Three days into the crisis at a natural gas plant deep in the Sahara, it remained unclear how many had perished in the faceoff between Africa’s most uncompromising militant group and the region’s most ruthless military.

By Friday, around 100 of the 135 foreign workers on the site had been freed and 18 of an estimated 30 kidnappers had been slain, according to the Algerian government, still leaving a major hostage situation centered on the plant’s main refinery.

The government said 12 workers, both foreign and Algerian, were confirmed dead. But the extremists have put the number at 35. And the government attack Thursday on the convoy — as pieced together from official, witness and news media accounts — suggested the death toll could go higher.

In Washington, U.S. officials said one American — a Texan — was known to have died.

Meanwhile, the al-Qaida-linked Masked Brigade behind the operation offered to trade two American hostages for two terrorists behind bars in the U.S., including the mastermind of the 1993 World Trade Center bombing.

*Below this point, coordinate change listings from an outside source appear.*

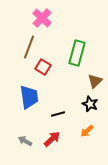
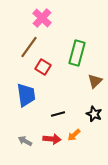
brown line: rotated 15 degrees clockwise
blue trapezoid: moved 3 px left, 2 px up
black star: moved 4 px right, 10 px down
orange arrow: moved 13 px left, 4 px down
red arrow: rotated 48 degrees clockwise
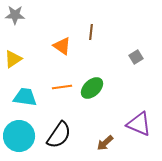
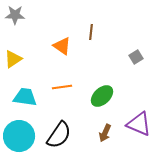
green ellipse: moved 10 px right, 8 px down
brown arrow: moved 10 px up; rotated 24 degrees counterclockwise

The U.S. rejected the deal out of hand.

“The United States does not negotiate with terrorists,” declared State Department spokeswoman Victoria Nuland.

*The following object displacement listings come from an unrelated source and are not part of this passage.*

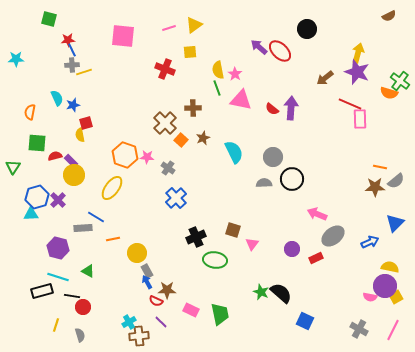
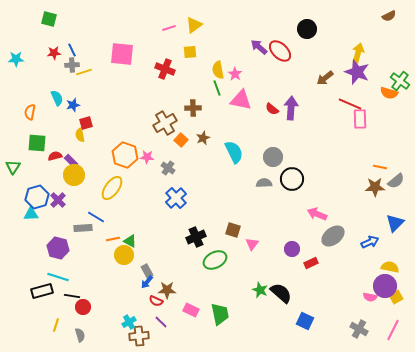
pink square at (123, 36): moved 1 px left, 18 px down
red star at (68, 40): moved 14 px left, 13 px down
brown cross at (165, 123): rotated 15 degrees clockwise
yellow circle at (137, 253): moved 13 px left, 2 px down
red rectangle at (316, 258): moved 5 px left, 5 px down
green ellipse at (215, 260): rotated 35 degrees counterclockwise
green triangle at (88, 271): moved 42 px right, 30 px up
blue arrow at (147, 282): rotated 112 degrees counterclockwise
green star at (261, 292): moved 1 px left, 2 px up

The Algerian government released few details about the continuing siege at the Ain Amenas plant, which is jointly run by BP, Norway’s Statoil and Algeria’s state-owned oil company. By Friday, however, the outlines of the takeover by Islamic militants were coming into focus.

The attack had been in the works for two months, a member of the Masked Brigade told an online Mauritanian news outlet that often carries al-Qaida-related announcements. The band of attackers included militants from Algeria, Mali, Egypt, Niger, Mauritania and Canada, he said.

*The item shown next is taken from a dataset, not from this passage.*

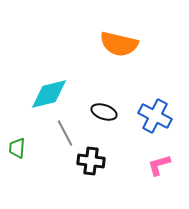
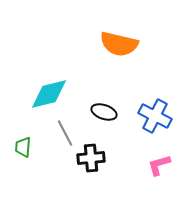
green trapezoid: moved 6 px right, 1 px up
black cross: moved 3 px up; rotated 12 degrees counterclockwise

He said militants targeted Algeria because they expected the country to support the international effort to root out extremists in neighboring Mali.

Instead of passing through Algeria’s relatively well-patrolled deserts, the attackers came in from southern Libya, where there is little central government and smugglers have long reigned supreme, according to Algeria’s Interior Minister Daho Ould Kabila.

He said the attackers consisted of about 30 men armed with rocket launchers and machine guns and under the direct supervision of the Masked Brigade’s founder himself, Moktar Belmoktar, a hardened, one-eyed Algerian militant who has battled the Algerian government for years and has built a Saharan smuggling and kidnapping empire linked to al-Qaida.